A well-known Christian leader that everyone would know directly said in his book on prayer that people who know more pray better. Cindy Lee rightly counters by pointing out this weakness:
…the Western church has tried to limit spirituality to the mind by suppressing or neglecting the body. Western Christianity starts with the premise that forming right beliefs will lead to right practices, right morals, and a right society.
It is not just the explicit orientation toward knowledge that is a problem. Even relatively aware Christians who have studied missiology and culture often default to hierarchical thinking that biases western thought by assuming “contextualization” is a type of translation that makes western ideals local instead.
The work ahead to unform our spirituality, however, requires that we break free from these Western parameters. Sometimes this task is referred to as “contextualization.” Contextualizing, however, still assumes that the Western way is the standard way, and all other ways are creative deviations. The work of unforming and re-forming our souls is not contextualization. We are not taking Western norms and adding ethnic expressions. We are going back to what the missionaries should have done in the first place, to allow our experiences of God to be fundamentally changed by sitting and learning from one another. Carvalhaes writes that historically colonized communities still find subversive and creative ways to reimagine worship and liturgy, and we need to learn from these expressions. He writes, “While empires and colonization processes tried to fix rituals as a way of controlling senses, understandings, and bodies, colonized people have always intervened in these processes, creating, rebelling, challenging, undoing, and redoing.” These practices are ways in which colonized people have tried to break free from Western-controlled spaces. Carvalhaes states that we can reclaim our spiritual practices through other forms of knowing, such as attending to our bodily movements, senses, and emotions as expressions of our spirituality.

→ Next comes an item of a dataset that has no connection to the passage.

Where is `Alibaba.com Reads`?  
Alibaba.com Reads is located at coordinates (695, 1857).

I could easily continue this as a long quote review, but I will only share one more. Over the past year, I have been researching Christian discernment in particular. There is a good chapter that is largely about discernment that I very much commend. But central to that chapter is this important reminder. “The practice of listening to ourselves is a reminder that we are worthy of being listened to.” Lee rightly notes that one of the largest problems of western default thinking is that it creates hierarchical assumptions where non-white or non-western people are taught to mistrust their own thoughts because they are not white or western. It is central to discernment to learn to trust our own thoughts and feelings and rightly name them so that we can begin to discern where God is speaking to us.
This is a brief book but I intentionally did not read more than a chapter at a time because it is a book that I needed to think about and not just quickly move on to the next idea.

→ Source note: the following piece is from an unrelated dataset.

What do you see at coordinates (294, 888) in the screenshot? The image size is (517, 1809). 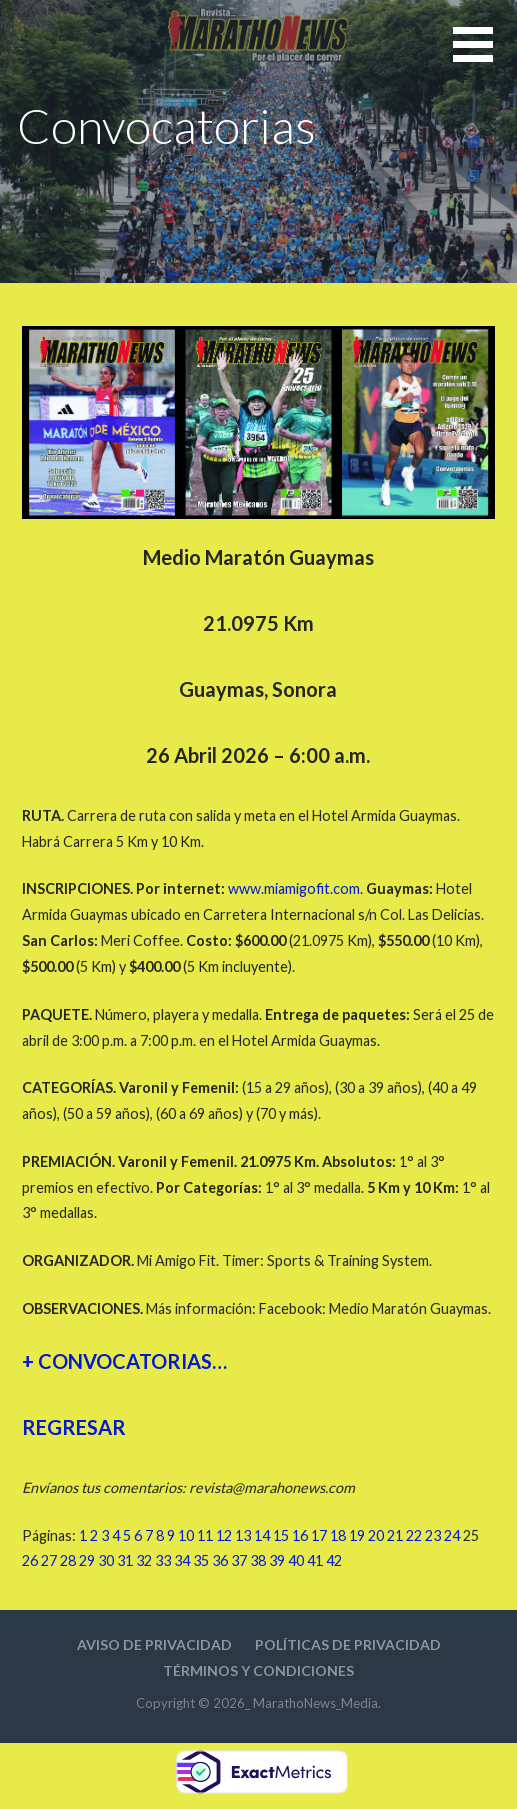 I see `www.miamigofit.com` at bounding box center [294, 888].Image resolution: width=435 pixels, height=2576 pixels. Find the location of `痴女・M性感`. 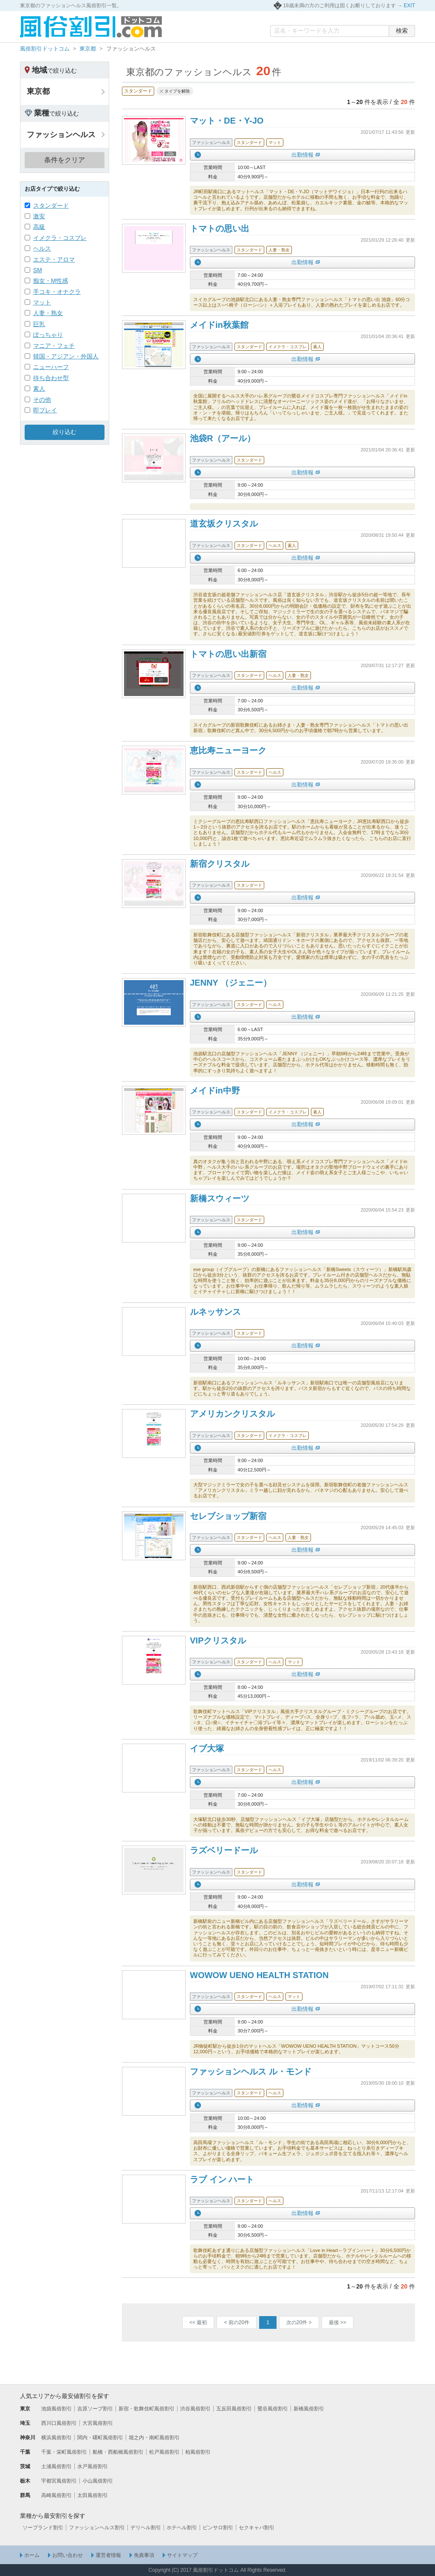

痴女・M性感 is located at coordinates (50, 280).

One additional note: This is not a “deconstruction book,” but I do think that it would be helpful for many people who are consciously in a deconstruction mode to think through how their assumptions may be culturally constrained and while they may be aware of how politics or relational abuse or other issues have impacted them, that deconstruction work should also look at areas of faith and spirituality where they may be less conscious of work that needs to be done. Books like this I think can help make the deconstruction process easier in the long term because it gets at underlying issues, not just those issues which are most visible.